▶ **WHAT YOU ARE ASKED TO DO**
Any images in the records should be skipped; transcribe the rest exactly.

-=-=-=-=-

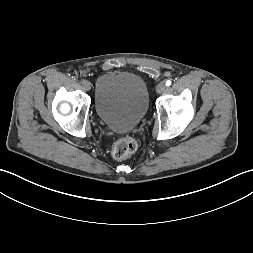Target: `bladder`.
I'll list each match as a JSON object with an SVG mask.
<instances>
[{
  "label": "bladder",
  "instance_id": "obj_1",
  "mask_svg": "<svg viewBox=\"0 0 253 253\" xmlns=\"http://www.w3.org/2000/svg\"><path fill=\"white\" fill-rule=\"evenodd\" d=\"M95 108L99 119L109 128L118 132L131 131L147 114V85L135 73H105L96 82Z\"/></svg>",
  "mask_w": 253,
  "mask_h": 253
}]
</instances>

-=-=-=-=-

▶ **SOLUTION FOR THIS TASK**
Target: `bladder`.
I'll list each match as a JSON object with an SVG mask.
<instances>
[{
  "label": "bladder",
  "instance_id": "obj_1",
  "mask_svg": "<svg viewBox=\"0 0 253 253\" xmlns=\"http://www.w3.org/2000/svg\"><path fill=\"white\" fill-rule=\"evenodd\" d=\"M95 108L99 119L109 128L118 132L131 131L147 114V85L135 73H105L96 82Z\"/></svg>",
  "mask_w": 253,
  "mask_h": 253
}]
</instances>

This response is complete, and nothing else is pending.